§ **Exercise details**: The job is to find each line of the records below that includes the word "Skapa" and copy it.

§ **Supplied material**:
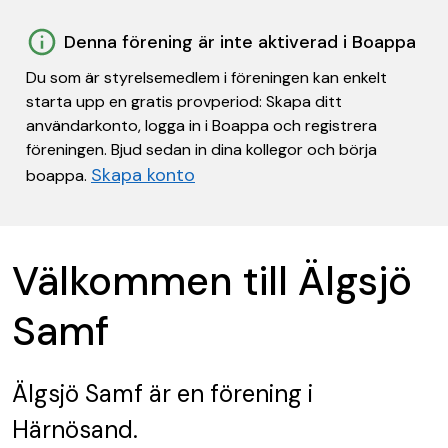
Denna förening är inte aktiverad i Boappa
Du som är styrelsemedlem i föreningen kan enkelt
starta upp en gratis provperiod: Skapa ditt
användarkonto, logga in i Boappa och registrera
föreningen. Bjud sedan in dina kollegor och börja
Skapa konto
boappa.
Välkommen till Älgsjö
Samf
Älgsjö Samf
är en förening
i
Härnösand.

--

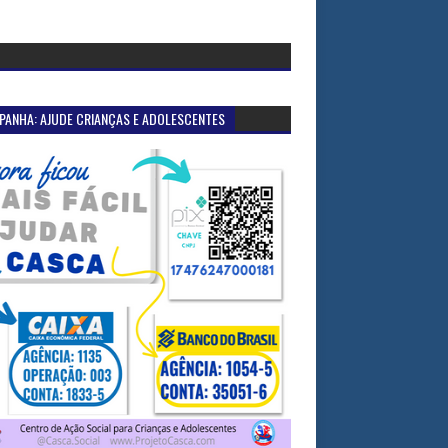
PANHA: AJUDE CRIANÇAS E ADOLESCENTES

§ **Exercise output**:
starta upp en gratis provperiod: Skapa ditt
Skapa konto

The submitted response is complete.